▶ Problem description:
Go through the records line by line. Report how many lines contain "split", with nothing else.

▶ Records provided:
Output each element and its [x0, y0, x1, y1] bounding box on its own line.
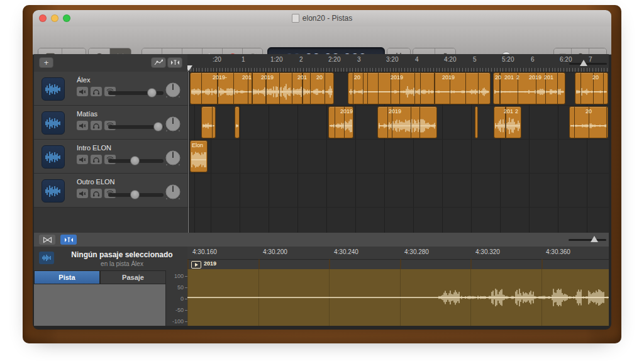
track-lanes: 2019-20120192012020201920192020122019201…	[187, 72, 609, 233]
audio-region[interactable]: 20	[569, 106, 608, 138]
region-waveform	[349, 84, 489, 100]
track-volume-slider[interactable]	[108, 125, 164, 129]
editor-time-ruler[interactable]: 4:30.1604:30.2004:30.2404:30.2804:30.320…	[187, 247, 609, 260]
mute-button[interactable]	[77, 87, 88, 96]
audio-region[interactable]	[201, 106, 216, 138]
editor-ruler-label: 4:30.160	[192, 248, 217, 255]
pan-knob[interactable]	[165, 116, 181, 136]
automation-button[interactable]	[151, 57, 166, 68]
no-selection-title: Ningún pasaje seleccionado	[57, 250, 187, 259]
audio-region[interactable]: 2019	[328, 106, 353, 138]
editor-ruler-label: 4:30.280	[404, 248, 429, 255]
region-waveform	[191, 84, 333, 100]
track-header-row[interactable]: Álex	[34, 72, 187, 106]
editor-zoom-slider[interactable]	[569, 235, 606, 244]
solo-button[interactable]	[91, 189, 102, 198]
mute-button[interactable]	[77, 121, 88, 130]
track-header-toolbar: +	[34, 54, 187, 72]
track-header-row[interactable]: Matías	[34, 106, 187, 140]
pan-knob[interactable]	[165, 150, 181, 170]
region-label: Elon	[192, 142, 203, 148]
zoom-slider-thumb[interactable]	[580, 60, 587, 66]
region-split-line	[574, 107, 575, 138]
audio-region[interactable]: 2019	[377, 106, 437, 138]
region-split-line	[557, 73, 558, 104]
editor-ruler-label: 4:30.360	[546, 248, 570, 255]
traffic-lights	[39, 14, 70, 22]
region-label: 201	[242, 74, 252, 81]
solo-button[interactable]	[91, 121, 102, 130]
track-volume-thumb[interactable]	[130, 156, 140, 165]
audio-region[interactable]: 2019-201201920120	[190, 72, 334, 104]
editor-catch-playhead-button[interactable]	[60, 235, 77, 245]
horizontal-zoom-slider[interactable]	[569, 59, 607, 68]
region-split-line	[292, 73, 292, 104]
close-window-button[interactable]	[39, 14, 47, 22]
audio-editor: Ningún pasaje seleccionado en la pista Á…	[34, 233, 609, 326]
ruler-label: 2	[299, 56, 303, 63]
track-header-row[interactable]: Outro ELON	[34, 174, 187, 208]
catch-playhead-button[interactable]	[167, 57, 182, 68]
track-volume-slider[interactable]	[108, 91, 164, 95]
audio-region[interactable]: Elon	[190, 140, 208, 172]
mute-button[interactable]	[77, 189, 88, 198]
region-label: 2019	[442, 74, 455, 81]
track-volume-thumb[interactable]	[153, 122, 163, 131]
region-split-line	[367, 73, 368, 104]
pan-knob[interactable]	[165, 184, 181, 204]
audio-region[interactable]: 20	[575, 72, 608, 104]
track-thumbnail-icon	[42, 77, 65, 101]
track-volume-slider[interactable]	[108, 159, 164, 163]
ruler-label: 5:20	[502, 56, 514, 63]
zoom-window-button[interactable]	[63, 14, 70, 22]
catch-playhead-icon	[64, 236, 74, 243]
region-split-line	[419, 107, 420, 138]
timeline: :2011:2022:2033:2044:2055:2066:2077:20 2…	[187, 54, 609, 233]
blue-waveform-glyph	[41, 254, 52, 262]
audio-region[interactable]: 2020122019201	[493, 72, 565, 104]
audio-region[interactable]: 2020192019	[348, 72, 491, 104]
audio-region[interactable]	[235, 106, 240, 138]
playhead-marker[interactable]	[187, 65, 192, 71]
track-lane: 2019-20120192012020201920192020122019201…	[187, 72, 609, 106]
editor-region-header[interactable]: 2019	[187, 259, 609, 270]
track-header-column: + ÁlexMatíasIntro ELONOutro ELON	[34, 54, 187, 233]
timeline-ruler[interactable]: :2011:2022:2033:2044:2055:2066:2077:20	[187, 54, 609, 72]
scale-label: 100	[174, 273, 184, 279]
tab-pasaje[interactable]: Pasaje	[100, 270, 166, 284]
ruler-label: 3	[357, 56, 361, 63]
mute-button[interactable]	[77, 155, 88, 164]
track-header-row[interactable]: Intro ELON	[34, 140, 187, 174]
track-volume-slider[interactable]	[108, 193, 164, 197]
region-waveform	[203, 118, 214, 134]
scale-label: 0	[180, 296, 184, 302]
ruler-label: 3:20	[386, 56, 398, 63]
tab-pista[interactable]: Pista	[34, 270, 100, 284]
minimize-window-button[interactable]	[51, 14, 58, 22]
region-split-line	[378, 73, 379, 104]
region-label: 2019-	[213, 74, 227, 81]
track-name: Outro ELON	[77, 178, 115, 186]
audio-region[interactable]	[475, 106, 478, 138]
region-split-line	[233, 73, 234, 104]
track-name: Álex	[77, 76, 90, 84]
scale-label: 50	[177, 284, 184, 291]
titlebar[interactable]: elon20 - Pistas	[33, 10, 611, 27]
region-label: 20	[586, 108, 592, 114]
pan-knob[interactable]	[165, 82, 181, 102]
add-track-button[interactable]: +	[39, 57, 53, 68]
bowtie-flex-icon	[43, 236, 52, 243]
track-volume-thumb[interactable]	[147, 88, 157, 97]
region-split-line	[335, 107, 335, 138]
editor-zoom-slider-thumb[interactable]	[591, 236, 598, 242]
solo-button[interactable]	[91, 87, 102, 96]
solo-button[interactable]	[91, 155, 102, 164]
region-split-line	[603, 73, 604, 104]
region-play-icon[interactable]	[191, 261, 201, 269]
flex-button[interactable]	[39, 235, 55, 245]
editor-waveform-section: 4:30.1604:30.2004:30.2404:30.2804:30.320…	[187, 247, 609, 326]
track-volume-thumb[interactable]	[130, 190, 140, 199]
toolbar: ?	[33, 26, 611, 55]
region-split-line	[478, 73, 479, 104]
audio-region[interactable]: 2012	[494, 106, 521, 138]
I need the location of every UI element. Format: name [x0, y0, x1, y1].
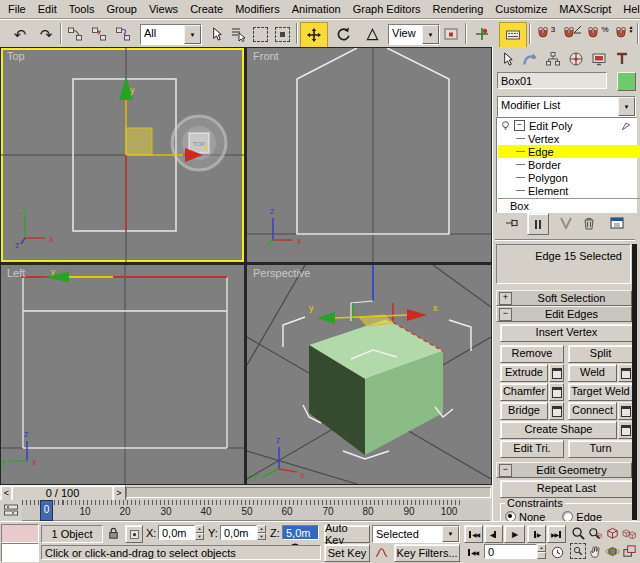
make-unique-button[interactable]: [555, 213, 577, 233]
zoom-all-button[interactable]: [587, 525, 603, 541]
connect-button[interactable]: Connect: [568, 402, 617, 420]
select-object-button[interactable]: [206, 22, 226, 46]
zoom-button[interactable]: [570, 525, 586, 541]
extrude-button[interactable]: Extrude: [500, 364, 548, 382]
dropdown-arrow-icon[interactable]: ▼: [422, 25, 439, 44]
previous-frame-button[interactable]: ◀: [484, 525, 503, 543]
menu-rendering[interactable]: Rendering: [427, 2, 490, 16]
menu-tools[interactable]: Tools: [63, 2, 101, 16]
spinner-snap-button[interactable]: ▲▼: [611, 22, 635, 46]
split-button[interactable]: Split: [568, 345, 633, 363]
select-and-move-button[interactable]: [300, 22, 328, 48]
rollout-edit-geometry[interactable]: − Edit Geometry: [496, 462, 632, 478]
weld-button[interactable]: Weld: [568, 364, 617, 382]
mini-curve-editor-button[interactable]: [2, 501, 20, 519]
collapse-icon[interactable]: −: [499, 308, 512, 321]
connect-settings-button[interactable]: [618, 402, 633, 420]
go-to-start-button[interactable]: ◀◀: [464, 525, 483, 543]
stack-item-polygon[interactable]: Polygon: [498, 171, 640, 184]
selection-filter-dropdown[interactable]: All ▼: [140, 24, 202, 45]
stack-item-border[interactable]: Border: [498, 158, 640, 171]
chamfer-button[interactable]: Chamfer: [500, 383, 548, 401]
object-name-field[interactable]: [497, 72, 607, 89]
zoom-extents-button[interactable]: [604, 525, 620, 541]
edit-tri-button[interactable]: Edit Tri.: [500, 440, 564, 458]
viewport-perspective[interactable]: Perspective: [247, 265, 491, 484]
collapse-icon[interactable]: −: [514, 120, 525, 131]
create-shape-button[interactable]: Create Shape: [500, 421, 617, 439]
select-and-manipulate-button[interactable]: [470, 22, 494, 46]
modifier-list-dropdown[interactable]: Modifier List ▼: [497, 96, 636, 117]
select-by-name-button[interactable]: [228, 22, 248, 46]
zoom-extents-all-button[interactable]: [621, 525, 637, 541]
maxscript-mini-listener[interactable]: [1, 524, 39, 543]
stack-item-vertex[interactable]: Vertex: [498, 132, 640, 145]
frame-spinner[interactable]: ▲: [537, 544, 546, 559]
tab-display[interactable]: [588, 49, 610, 69]
visibility-bulb-icon[interactable]: [500, 120, 511, 131]
menu-customize[interactable]: Customize: [489, 2, 553, 16]
menu-views[interactable]: Views: [143, 2, 184, 16]
turn-button[interactable]: Turn: [568, 440, 633, 458]
angle-snap-button[interactable]: [559, 22, 583, 46]
z-coordinate-field[interactable]: 5,0m: [282, 525, 319, 540]
next-frame-button[interactable]: ▶: [527, 525, 546, 543]
time-configuration-button[interactable]: [548, 544, 566, 560]
absolute-offset-toggle[interactable]: [125, 525, 143, 543]
current-frame-field[interactable]: 0: [484, 544, 537, 559]
default-tangent-button[interactable]: [372, 544, 390, 560]
chamfer-settings-button[interactable]: [549, 383, 564, 401]
viewport-perspective-label[interactable]: Perspective: [253, 267, 310, 279]
remove-modifier-button[interactable]: [578, 213, 600, 233]
viewport-top[interactable]: Top TOP y: [1, 48, 244, 262]
tab-motion[interactable]: [565, 49, 587, 69]
time-slider-track[interactable]: [126, 487, 491, 498]
time-slider-handle[interactable]: 0 / 100: [11, 485, 114, 501]
object-color-swatch[interactable]: [617, 72, 636, 91]
menu-create[interactable]: Create: [184, 2, 229, 16]
extrude-settings-button[interactable]: [549, 364, 564, 382]
key-mode-toggle[interactable]: ◀◀: [464, 544, 481, 560]
key-filters-button[interactable]: Key Filters...: [394, 544, 460, 562]
min-max-toggle-button[interactable]: [621, 543, 637, 559]
viewport-front-label[interactable]: Front: [253, 50, 279, 62]
pan-button[interactable]: [587, 543, 603, 559]
viewport-left[interactable]: Left y z: [1, 265, 244, 484]
undo-button[interactable]: ↶: [8, 22, 32, 46]
target-weld-button[interactable]: Target Weld: [568, 383, 633, 401]
stack-item-box[interactable]: Box: [498, 198, 640, 212]
arc-rotate-button[interactable]: [604, 543, 620, 559]
x-coordinate-field[interactable]: 0,0m: [158, 525, 195, 540]
dropdown-arrow-icon[interactable]: ▼: [618, 97, 635, 116]
collapse-icon[interactable]: −: [499, 464, 512, 477]
stack-item-edge-selected[interactable]: Edge: [498, 145, 640, 158]
bridge-settings-button[interactable]: [549, 402, 564, 420]
selection-lock-toggle[interactable]: [105, 525, 121, 541]
menu-help[interactable]: Help: [617, 2, 640, 16]
link-button[interactable]: [64, 22, 86, 46]
selection-set-dropdown[interactable]: Selected ▼: [372, 525, 460, 543]
stack-item-element[interactable]: Element: [498, 184, 640, 197]
configure-modifier-sets-button[interactable]: [606, 213, 628, 233]
remove-button[interactable]: Remove: [500, 345, 564, 363]
create-shape-settings-button[interactable]: [618, 421, 633, 439]
current-frame-marker[interactable]: 0: [40, 500, 53, 521]
selection-region-button[interactable]: [250, 22, 270, 46]
menu-group[interactable]: Group: [100, 2, 143, 16]
dropdown-arrow-icon[interactable]: ▼: [184, 25, 201, 44]
show-end-result-button[interactable]: [527, 213, 549, 235]
menu-graph-editors[interactable]: Graph Editors: [347, 2, 427, 16]
menu-animation[interactable]: Animation: [286, 2, 347, 16]
keyboard-override-toggle[interactable]: [499, 22, 527, 48]
go-to-end-button[interactable]: ▶▶: [547, 525, 566, 543]
window-crossing-button[interactable]: [272, 22, 292, 46]
stack-item-edit-poly[interactable]: − Edit Poly: [498, 119, 634, 132]
repeat-last-button[interactable]: Repeat Last: [500, 480, 633, 498]
menu-modifiers[interactable]: Modifiers: [229, 2, 286, 16]
y-coordinate-field[interactable]: 0,0m: [220, 525, 257, 540]
maxscript-macro-recorder[interactable]: [1, 543, 39, 562]
bridge-button[interactable]: Bridge: [500, 402, 548, 420]
viewport-front[interactable]: Front z x: [247, 48, 491, 262]
region-zoom-button[interactable]: [570, 543, 586, 559]
snaps-toggle-button[interactable]: 3: [533, 22, 557, 46]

▶ Reply:
11